Fernando is one of the roughly 100 chronically homeless individuals the Coalition helps each year through our Client Advocacy Program. CAP staff provide intensive, one-on-one case management to people living with mental illness or physical disabilities. As the Daily News article makes clear, the Coalition is among the only sources of consistent support for this often-overlooked population.

Lopez, 43, has lived for more than a decade on the streets of New York City. During that period, by his accounting, he has been hit by a car eight times; been stabbed once, outside a shelter; and sustained a traumatic brain injury that left him permanently impaired. This morning, though, he is suffering from a broken heart.

“I cant do it no more,” he texts just after 7 a.m. “im already suicidal. im just looking for the time to do it.” Lopez and I have met just once prior to this morning, yet I am the person he chooses to alert, with a message that seems alarmingly like a suicide note.

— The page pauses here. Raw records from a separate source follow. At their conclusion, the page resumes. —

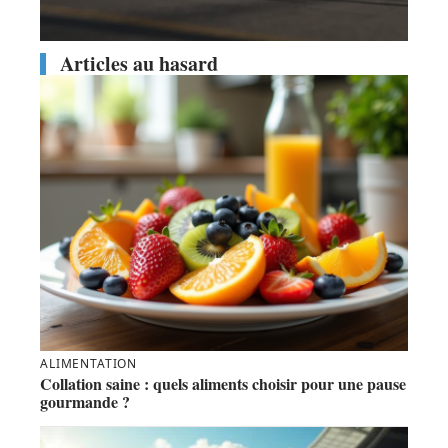
Articles au hasard
ALIMENTATION
Collation saine : quels aliments choisir pour une pause
gourmande ?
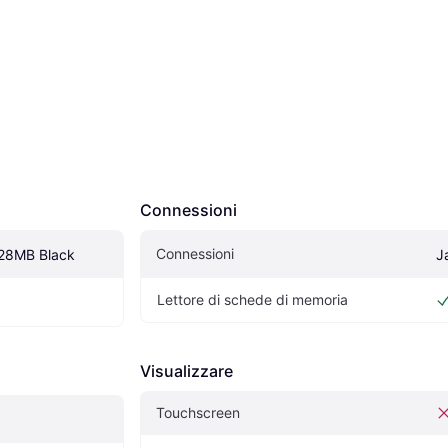
Connessioni
Connessioni
128MB Black
J
Lettore di schede di memoria
Visualizzare
Touchscreen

This is a situation for a professional, not a reporter, so I contact the Coalition for the Homeless, an advocacy group that provides counseling, food programs, and many other services. The organization serves approximately 3,500 New Yorkers each day, from its Fulton St. headquarters, and coordinates outreach programs all over the city; Lopez first connected with them over a meal at St. Bartholomew’s Episcopal Church. They also run a crisis-intervention program and a social worker there knows Lopez. I text him to hang in there while he waits for them to reach out.

Fernando’s harrowing story underscores the need for more supportive housing units, which offer vulnerable individuals and families the stability of a permanent home with on-site services. Recent commitments by Mayor de Blasio and Governor Cuomo to create more supportive housing will have a tremendous impact in increasing the supply of available units, but it is imperative that the City and State sign a fourth NY/NY supportive housing agreement to formalize and operationalize these commitments – an essential step for streamlining development and leveraging private investment – to offer real hope to so many like Fernando who have been languishing on the streets and in shelters for years.